Mind is blank, I can't write, writing habit is kaput, gone, bam, tata, nada zilch nothing etcetera. Only escape out of this hole is to keep moving fingers until they're tired, until they're like, you know what man yeah we'll come up with ideas and you'll write well it's nobigdeal.

Writing more means inspiring yourself to write more, thinking in terms of writing, always seeing yourself as a writer, writing lifestyle etcetera. When the writing stops, the thinking stops, the mindset ends and it's hard to come back again. This is all quite funny because I haven't even stopped writing regularly, I've just decreased the number of posts everyday (and keep trying to play catch up with the previous day).

Also, my checklists are out of whack. Meaning I haven't followed them in a long while. I get anxious when there's no structure and I'm all by myself, but when the anxiety is taken away by socializing with friends and family, there's no reason to get to writing because why write, I'm anxiety-free.

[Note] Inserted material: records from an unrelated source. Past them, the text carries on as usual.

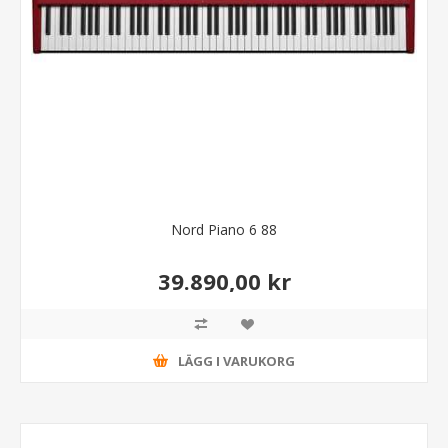
Nord Piano 6 88
39.890,00 kr
LÄGG I VARUKORG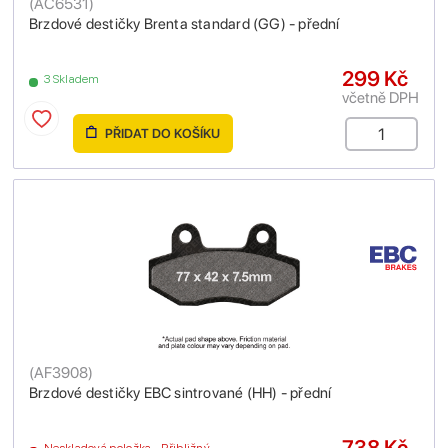
(
AC6531
)
Brzdové destičky Brenta standard (GG) - přední
299 Kč
3 Skladem
včetně DPH
PŘIDAT DO KOŠÍKU
(
AF3908
)
Brzdové destičky EBC sintrované (HH) - přední
738 Kč
Neskladová položka - Přibližný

Which means that the hard part (well harder than the current task) is getting on a regular disciplined lifestyle while still being social hanging out with friends and family, writing and doing workouts. When there's order in life and safety and still writing happening that's when the real writing happening.

Therefore, the next step to learning to be self-disciplined is to have proper form and structure with my habits while being a social animal. Let's. Do. It.